In his recent letter in the NYT he declared that
there is "no other way" than to base the treaty
on each nation's liability
(being their sum of pollution output plus the ongoing resulting global damages )
and on each nation's capacity to provide assistance
(being their [variable] wealth in finance and other forms).
This seems a sure fire recipe,
If any such treaty could be negotiated at all, let alone in two years
this seems a sure fire recipe
for guaranteeing annual reviews mired in diplomatic deadlock,
and generating pernicious distrust and animosity,
and little of the essential creative co-operation urgently required,
and giving a high probability of the treaty's collapse in desperate acrimony.
As such, Al's proposal is a gift to the prevaricationists.
Which is not to say that I don't respect te man's work on the film, as far as it went.
He is of course dead wrong to claim that there is "no other way" than to base the treaty
on nations' liability and capacity to pay.
Ambassador Estrada of Argentina, who chaired the marginally successful Kyoto Conference,
described the viable alternative climate policy framework as follows :
"Contraction & Convergence . . . is the logical conclusion of an equitable approach to resolving Climate Change."
This framework embodies the requisite effectiveness and equity at the level of principle,
in that the nations' ghg output entitlements would Contract in total,
over an agreed period of years,
to a level set to avoid exceeding 2dC of GW,
while national shares in each year's global GHG budget would Converge over the years
from reflecting financial wealth to reflecting population size,
i.e. to global per capita parity of emissions entitlement.
As a means of optimizing the rate of change
from dependence on deforestation & fossil fuels (the twin main delinquents)
C&C is drafted (by Global Commons Institute, its developer) to accomodate the trading of emission entitlements,
as this would calm the curve of developed nations "cold turkey"
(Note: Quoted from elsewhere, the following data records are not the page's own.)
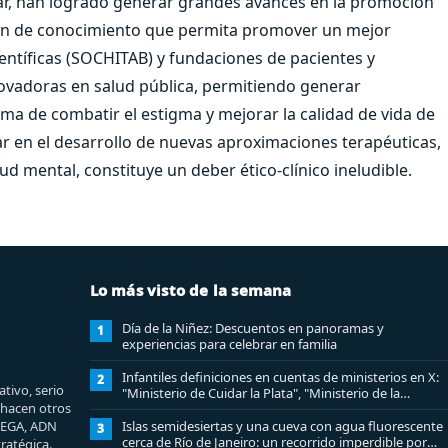
ar, han logrado generar grandes avances en la promoción
ición de conocimiento que permita promover un mejor
entíficas (SOCHITAB) y fundaciones de pacientes y
nnovadoras en salud pública, permitiendo generar
rma de combatir el estigma y mejorar la calidad de vida de
r en el desarrollo de nuevas aproximaciones terapéuticas,
d mental, constituye un deber ético-clínico ineludible.
Lo más visto de la semana
Día de la Niñez: Descuentos en panoramas y
1
experiencias para celebrar en familia
Infantiles definiciones en cuentas de ministerios en X:
2
tivo, serio
"Ministerio de Cuidar la Plata", "Ministerio de la
e hacen otros
amistad..."
MEGA, ADN
Islas semidesiertas y una cueva con agua fluorescente
3
cerca de Río de Janeiro: un recorrido imperdible por
ratégica.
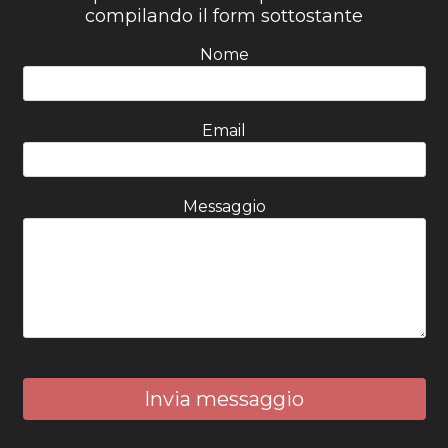
compilando il form sottostante
Nome
Email
Messaggio
Invia messaggio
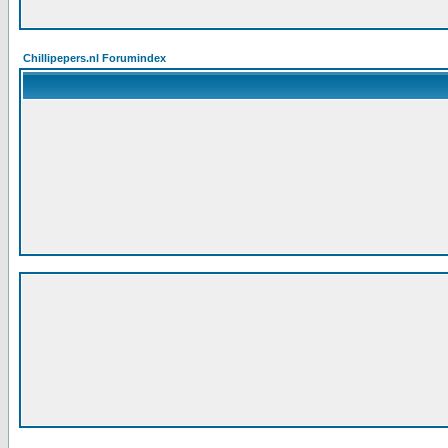
Chillipepers.nl Forumindex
and help to price malign carbon off their markets,
while also serving the curve of sustainable energy RD&D in developing countries.
In reality Al Gore cannot claim ignorance of C&C,
given that the European Parliament has voted that it should be the basis of EU diplomacy,
and that the Africa Group of Nations have long called for it to be the basis of UNFCCC negotiations,
and that a very senior Indian politician (Pradip Ghosh)
recently made a very frank public assertion of his county's commitment to it,
and that there are strong indications backing his report
that India's commitment to C&C is shared by China.
In this light, for Big Al to tell the world that "there is no other way" (than his way)
is not plausibly ignorant, it is just plain offensive.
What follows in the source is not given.